Elas buscam uniformizar entendimentos e reduzir divergências entre diferentes unidades judiciais.
Operadores do sistema
Operadores incluem servidores, advogados, conciliadores e demais profissionais que atuam nos juizados.
Eles fazem atendimento, organizam audiências e cuidam da tramitação processual diária.
Formas de participação
O público participa de painéis, votações de enunciados e oficinas de capacitação.
Também pode apresentar sugestões e relatar problemas práticos durante os debates.
Benefícios para os participantes
A participação facilita troca de práticas, atualização e construção de soluções compartilhadas.
Ela também ajuda a tornar as decisões mais previsíveis e eficientes para o cidadão.
Expectativas práticas
Espera-se que a presença dos atores melhore a aplicação dos princípios dos juizados.
Com isso, processos devem andar mais rápido e com maior coerência entre varas.

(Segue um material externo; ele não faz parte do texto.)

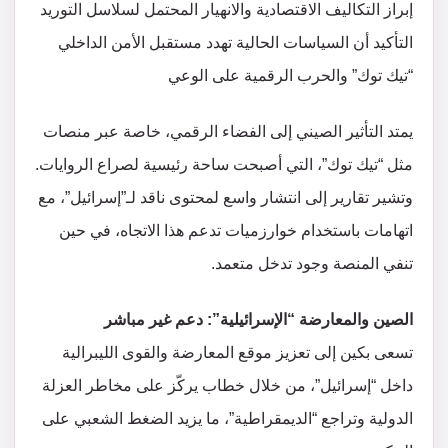
إبراز التكاليف الاقتصادية والانهيار المحتمل لسلاسل التوريد
التأكيد أن السياسات الحالية تهدد مستقبل الأمن الداخلي
“تيك توك” والحرب الرقمية على الوعي
يمتد التأثير الصيني إلى الفضاء الرقمي، خاصة عبر منصات
مثل “تيك توك”، التي أصبحت ساحة رئيسية لصراع الروايات.
وتشير تقارير إلى انتشار واسع لمحتوى ناقد لـ”إسرائيل”، مع
اتهامات باستخدام خوارزميات تدعم هذا الاتجاه، في حين
تنفي المنصة وجود تدخل متعمد.
الصين والمعارضة “الإسرائيلية”: دعم غير مباشر
تسعى بكين إلى تعزيز موقع المعارضة والقوى الليبرالية
داخل “إسرائيل”، من خلال خطاب يركّز على مخاطر العزلة
الدولية وتراجع “الديمقراطية”، ما يزيد الضغط الشعبي على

Impactos esperados na prestação jurisdicional: agilidade, simplicidade e informalidade
Prestação jurisdicional nos juizados deve ganhar agilidade, simplicidade e informalidade prática.
Agilidade
Adoção de rotinas enxutas e triagem eletrônica acelera a tramitação dos processos simples.
Menos formalismo e maior uso de audiências conciliares reduzem prazos e retrabalho.
Simplicidade
Procedimentos simplificados diminuem formalidades e facilitam o acesso de cidadãos leigos ao juizado.

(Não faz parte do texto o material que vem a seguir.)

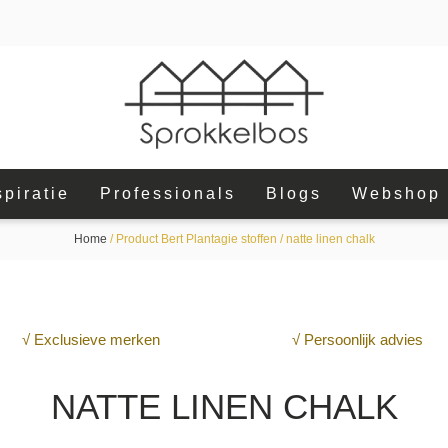
spiratie
Professionals
Blogs
Webshop
Home
/ Product Bert Plantagie stoffen / natte linen chalk
√ Exclusieve merken
√ Persoonlijk advies
NATTE LINEN CHALK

Modelos de petição e formulários padronizados ajudam a reduzir erros e atrasos processuais.
Informalidade
Informalidade não significa descuido; busca linguagem clara e processos menos rígidos.
Audiências orais e conciliações privilegiam diálogo e resolução consensual entre as partes.
Benefícios ao cidadão
Cidadãos têm respostas mais rápidas, menos custos e menor burocracia no acesso à justiça.
Mais previsibilidade nas decisões aumenta confiança no sistema e diminui litígios repetidos.
Riscos e cuidados
Informalidade exige treinamento para evitar decisões inconsistentes ou violações de direitos fundamentais.
Padronização via enunciados e supervisão do CNJ ajudam a mitigar esses riscos operacionais.
Medição de resultados
Use indicadores como tempo médio de resolução e taxa de acordos firmados para avaliar avanços.
Monitoramento contínuo permite ajustar práticas e validar ganhos de eficiência nas varas locais.
Conclusão
O 58º Fonaje apresenta caminhos práticos para fortalecer os Juizados Especiais no país.
Debates sobre precedentes e inovação responsável ajudam a reduzir decisões divergentes e atrasos.
A participação do CNJ, do TJPB e de magistrados amplia a troca de práticas eficazes.
Mapear demandas abusivas e padronizar enunciados são passos essenciais para maior eficiência.
Investir em tecnologia, capacitação e monitoramento garante ganho real na prestação jurisdicional cotidiana.
Quando as medidas são testadas e discutidas, o cidadão percebe a diferença no atendimento.
Por isso, acompanhar decisões e participar de fóruns locais faz sentido prático e institucional.
FAQ – Perguntas frequentes sobre o 58º Fonaje e os Juizados Especiais
O que é o 58º Fonaje?
É um fórum nacional para debater práticas e enunciados dos Juizados Especiais.
Como faço para participar do evento?
Inscreva-se pela Escola da Magistratura da Paraíba (Esma/PB) seguindo o edital e prazos.
O que são enunciados e por que são importantes?
Enunciados são orientações consolidadas que uniformizam decisões e aumentam segurança jurídica.
Como os precedentes influenciam as decisões dos juizados?
Precedentes servem de referência, reduzem divergências e aceleram julgamentos de casos iguais.
O que significa mapear demandas abusivas?
É identificar padrões de ações repetitivas ou protelatórias que sobrecarregam o sistema judicial.
Como a inovação responsável ajuda os juizados especiais?
Ela testa novas práticas com escuta e monitoramento, evitando riscos e melhorando eficiência.